About Marya DeVoto

Documentarian and DITA evangelist at AppNexus, a Xandr company; formerly Documentation Manager at Jive Software. Interested in practical and impractical information schemes, the social Internet, peace, love, understanding and dactylic hexameters.

Upcoming Meetings

For our upcoming June 13th meeting, Roger Hadley, Senior Technical Writer and Team Leader at Grass Valley Live, is going to give a short presentation about keyrefs: we’re excited to hear all about this subject because we haven’t started to implement them yet. Feel free to bring your own topics of interest for discussion after the Q&A. And if you’d like to present at the next meeting, go ahead and suggest it in blog comments or email Marya at marya.devoto@jivesoftware.com.

As always, we’ll be providing food, beer, artistically bitter griping about PDF production, and a nice view of Powell’s Books from our fifth-floor break room in the Jive Software building at 915 SW Stark Street.

Meetings Are Now Quarterly

Note the new schedule in the right pane of this blog: we’re shooting for quarterly meetings, since monthly events apparently require too much of a commitment given the glamorous, fast-paced lives of tech comm professionals.

 

Intermediate DITA Education: What Would You Want to Know?

At our meeting two Wednesdays ago, my colleague Leona Campbell shared her experiences taking an Advanced DITA class, which led into an interesting discussion of what post-basic DITA education means these days. Anecdotally, it seems early adopters of DITA have tended to be self-educated fearless types who are comfortable learning from the spec and reaching out to user groups for help from other highly technical users. DITA workshops and classes, however, often seem to cover the concepts of structured and topic-based authoring, what the DITA OT is, and some simple authoring and conversion tasks: they also tend to have a focus on migration, probably because so many DITA projects start with the problem of moving all the old junk out of whatever format it’s in. Finally, there’s often an evangelical component, because it’s no small thing to stop doing whatever you were doing before, and do something as skills-intensive as DITA instead.

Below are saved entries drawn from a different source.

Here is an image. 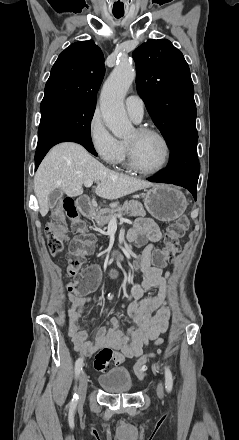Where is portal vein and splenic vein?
I'll return each mask as SVG.
<instances>
[{"mask_svg": "<svg viewBox=\"0 0 239 440\" xmlns=\"http://www.w3.org/2000/svg\"><path fill=\"white\" fill-rule=\"evenodd\" d=\"M93 182L91 180H88V182H84L85 188H90L92 186ZM120 220H122L121 216H119ZM111 222H116V218H112Z\"/></svg>", "mask_w": 239, "mask_h": 440, "instance_id": "1", "label": "portal vein and splenic vein"}]
</instances>
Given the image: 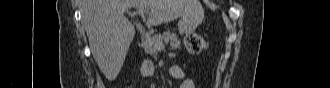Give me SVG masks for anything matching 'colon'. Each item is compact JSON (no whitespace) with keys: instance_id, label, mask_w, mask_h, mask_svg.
<instances>
[{"instance_id":"obj_1","label":"colon","mask_w":330,"mask_h":88,"mask_svg":"<svg viewBox=\"0 0 330 88\" xmlns=\"http://www.w3.org/2000/svg\"><path fill=\"white\" fill-rule=\"evenodd\" d=\"M185 46L191 54H199L208 48V42L201 35L189 34L185 38Z\"/></svg>"}]
</instances>
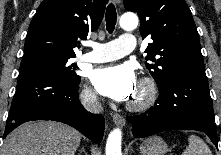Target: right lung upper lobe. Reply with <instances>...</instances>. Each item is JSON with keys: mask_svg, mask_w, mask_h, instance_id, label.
<instances>
[{"mask_svg": "<svg viewBox=\"0 0 221 155\" xmlns=\"http://www.w3.org/2000/svg\"><path fill=\"white\" fill-rule=\"evenodd\" d=\"M108 0H44L29 26L24 56L50 53L74 57L78 39L100 25Z\"/></svg>", "mask_w": 221, "mask_h": 155, "instance_id": "1", "label": "right lung upper lobe"}]
</instances>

However, as DITA matures, its users are a more diverse crowd with more diverse needs. (For example, all three of us writers at Jive Software inherited an existing DITA implementation rather than spearheading a migration.) In our discussion, we said we’d like to see some classes covering the structure of the toolkit and how it can/should be modified for real life implementations. Some more ideas that were floated:

  • What are the best practices for file setup?
  • How should you plan for upgrades?
  • Is it realistic to store all your files in the same directory?
  • How do you know when you need a CMS, and if you haven’t sold your company on having one yet, are there any best practices to avoid making it harder when you finally do?
  • How do filtered builds work and what are some useful examples?
  • What are some common mistakes of DITA implementation and how could you avoid them?

What would YOU like to learn/wish you had learned from DITA training, versus the school of hard knocks? Feel free to respond here.

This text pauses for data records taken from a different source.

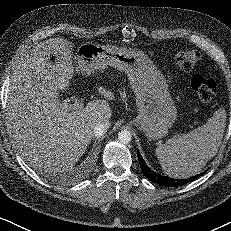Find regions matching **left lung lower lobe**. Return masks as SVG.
<instances>
[{"instance_id":"left-lung-lower-lobe-1","label":"left lung lower lobe","mask_w":231,"mask_h":231,"mask_svg":"<svg viewBox=\"0 0 231 231\" xmlns=\"http://www.w3.org/2000/svg\"><path fill=\"white\" fill-rule=\"evenodd\" d=\"M137 156H138V160L140 163V167L142 172L144 173V175L151 180L152 182L159 184V185H163L166 187H177V186H181L184 185L188 182H191L195 179H197L198 177H200L201 175H203V173L193 176L191 178L188 179H173L170 177H166L163 175H160L158 173H155L154 171H152L144 162L141 154L139 152H137Z\"/></svg>"}]
</instances>
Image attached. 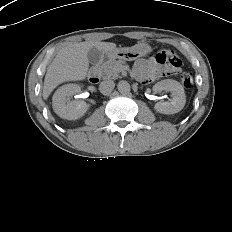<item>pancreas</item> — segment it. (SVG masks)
<instances>
[{"label": "pancreas", "mask_w": 232, "mask_h": 232, "mask_svg": "<svg viewBox=\"0 0 232 232\" xmlns=\"http://www.w3.org/2000/svg\"><path fill=\"white\" fill-rule=\"evenodd\" d=\"M123 64H125V61L122 60H113L102 64L100 69L103 77L106 79H117L122 70Z\"/></svg>", "instance_id": "cf45deb5"}]
</instances>
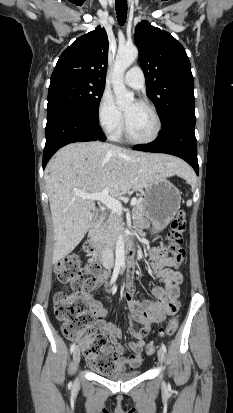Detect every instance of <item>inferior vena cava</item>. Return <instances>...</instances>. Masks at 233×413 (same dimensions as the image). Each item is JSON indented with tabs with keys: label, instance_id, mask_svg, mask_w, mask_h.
Wrapping results in <instances>:
<instances>
[{
	"label": "inferior vena cava",
	"instance_id": "1",
	"mask_svg": "<svg viewBox=\"0 0 233 413\" xmlns=\"http://www.w3.org/2000/svg\"><path fill=\"white\" fill-rule=\"evenodd\" d=\"M102 264L103 267L106 269H111L114 265V255H113V251L110 248H104L102 250Z\"/></svg>",
	"mask_w": 233,
	"mask_h": 413
}]
</instances>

PDX DITA User’s Group: What’s Next?

After a rousing first meeting of PDX DITA User’s Group last summer, we’ve continued to meet monthly, albeit with small attendance at each of the two subsequent meetings. All three meetings have been eye-opening for us as hosts. We at Jive are the inheritors of a relatively small and minimally managed DITA implementation, so learning about what larger organizations are doing is fascinating and helpful, although (working in a group with only three writers) it sometimes seems that other people’s DITA experiences take place in some alternate universe where there are armies of writers wearing shiny space-age uniforms.

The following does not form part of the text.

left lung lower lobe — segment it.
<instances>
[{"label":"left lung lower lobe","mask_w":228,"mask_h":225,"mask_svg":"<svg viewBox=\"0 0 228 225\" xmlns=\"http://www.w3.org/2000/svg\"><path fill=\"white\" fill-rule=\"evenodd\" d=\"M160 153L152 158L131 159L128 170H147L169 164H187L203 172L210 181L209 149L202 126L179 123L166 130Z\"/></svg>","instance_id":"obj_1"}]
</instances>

We’d like to get more critical mass to drive this effort forward. PDX has plenty of technical communicators using DITA who can benefit from the groupthink. If you’re one of them, please come on out to an upcoming meeting so you can help drive this in a good direction.

Here are some topics that have come up in these small, informal discussions. We’d love to know which of them you think would make a good enough subject to tempt you to come out. Or, add your own.

Proposed Discussions

  • CMS: When do you know you need one?
  • Planning for a CMS implementation
  • How does DITA change the roles in your writing group?
  • Using DITA to collaborate with non-Tech Docs groups
  • DITA and translation
  • Quantifying costs and savings from DITA implementation
  • DITA and social Help

Add your topics in comments. We’re going to make a greater effort from here on out to avoid coinciding with STC Willamette Chapter meetings. Our next meeting will be February 29th, from 6:30-8:00, in our office at 915 SW Stark, and will feature Leona Campbell presenting informally on her recent experience attending Advanced DITA Training including DITA 1.2 at Comtech. We’d appreciate a heads-up if you’re coming, and we’ll provide pizza, beer, and a nice view of Powells Books from our 5th floor balcony. (We cannot be responsible for any book-shopping costs incurred by this combination of factors.) Hope to see you here!

 

 

First PDX DITA User’s Group Meeting August 25th, 2011

Calling all DITA XML users and gurus in the greater Portland area for an initial meetup at the Jive Software building, 915 SW Stark in downtown Portland from 6:30-8:00. Beer and pizza will be provided. We’ll share information about past and current projects and brainstorm agenda for future meetings.